The Blob Files Project was inspired in part by a visit to Donald Judd’s studio in Marfa, TX and in part by a retrospective of Robert Smithson’s work at the Dallas Museum of Art.  In each case, what I had previously perceived of as dry conceptual blocks and mounds was instead revealed to be loaded with very humorous, optical manipulations. The sort of optical flipping that is common in a dyslexic experience. 
The Blob Files consist of units with each containing twelve 7”x 5” low relief sculpture panels sitting on three aluminum shelves. These panels are not sculptural objects but rather they capture the blank space around a sculptural object. Think of them like a photographic negative. They document the opposite of what is seen.

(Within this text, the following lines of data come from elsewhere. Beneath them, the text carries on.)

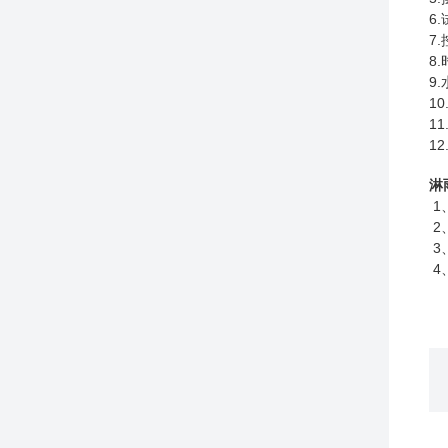
6
7
8
9
1
1
1
淋
1
2
3
4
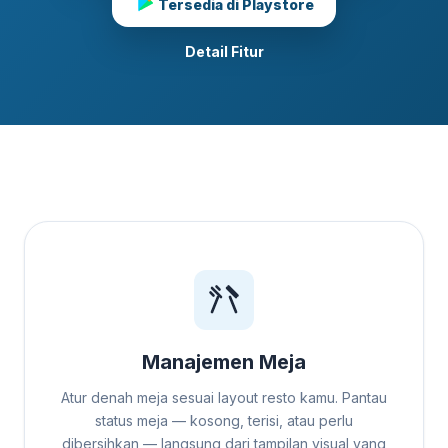
Tersedia di Playstore
Detail Fitur
Manajemen Meja
Atur denah meja sesuai layout resto kamu. Pantau
status meja — kosong, terisi, atau perlu
dibersihkan — langsung dari tampilan visual yang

When installed, the Blob Files function like time-lapse photography; as the light changes throughout the day, the visual solidity of the Blob Files shifts.
In a low difffused light, the panels appear as pale drawings on flat white surfaces. As the room brightens the hollows create shadows, defining the viewers knowledge and response. In a stark, bright light from above, the contrast of shadow and light references a graphic quality suggestive of ink brush calligraphy.
The jewel occurs when the light is just right. The highlights and the shadows flip causing the hollow areas to become solid and the solid plains to become voids. Once the eye accepts that as the truth, the panels are transformed into specimen jars, each containing a strange object floating in an atmospheric void.
This flipping from one truth into the next is the targeted dyslexic effect.